A crise atual envolve três ministros: Alexandre
de Moraes, Dias
Toffoli e Gilmar Mendes. Segundo uma série de reportagens de Malu
Gaspar, aqui no GLOBO, o escritório da mulher de Alexandre de Moraes assinou um
contrato substancialmente acima dos valores de mercado para defender o Banco
Master. Os altos valores levantaram a suspeita de que o banco comprou não
apenas os serviços jurídicos de Viviane Barci de Moraes, mas também influência
sobre o ministro. As revelações de ao menos seis fontes, sugerindo que Moraes
intercedeu junto ao presidente do Banco Central em favor do Master, reforçam a
suspeita. As explicações do ministro pareciam confundir conversas denunciadas
pela reportagem com outras conversas públicas e conhecidas sobre a aplicação da
Lei Magnitsky e não foram convincentes.Lauro
Como se não bastasse, há suspeitas também de
favorecimento ao Master pelo ministro Dias Toffoli. Toffoli aceitou carona em
jatinho com o advogado de um executivo do banco para assistir à final da
Libertadores em Lima. Em seguida, centralizou no Supremo as investigações sobre
o Master e determinou que novas diligências fossem previamente submetidas à
Corte, sob o argumento de possível envolvimento de autoridade com prerrogativa
de foro.

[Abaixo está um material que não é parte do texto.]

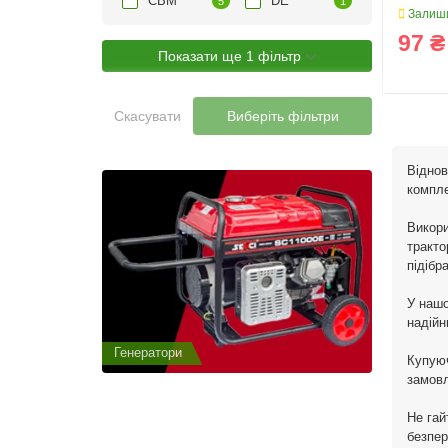
CBM
DE
5
1
Залиши
97 ₴
Показати ще 1 фільтр
Скасувати
Виберіть фільтри
Віднов
компле
Викори
тракто
підібр
У нашо
надійн
Генератори
Генератор
Купуюч
замовл
Не гай
безпер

Também decretou alto sigilo sobre o processo, um nível de opacidade
excessivo e contrário ao princípio de que a publicidade é a regra e o sigilo a
exceção.
Tudo isso acontece no momento em que Gilmar
Mendes, em gesto interpretado por muitos juristas como distorção hermenêutica,
criou novos obstáculos para o impeachment de ministros da Corte. O mesmo
colegiado tem mostrado forte resistência à proposta do ministro Edson Fachin de
instituir um código de conduta para o Supremo.
O STF parece contar com a gratidão que julga
merecer por ter julgado com determinação os golpistas do 8 de Janeiro. Mas isso
não lhe garante imunidade contra erros. Se os ministros não prestarem contas à
sociedade, se não se empenharem em esclarecer dúvidas legítimas e não derem
início a uma fase de autorrevisão e autocontenção, o próximo esforço por
impeachment de ministro pode não ter apenas apoio dos bolsonaristas.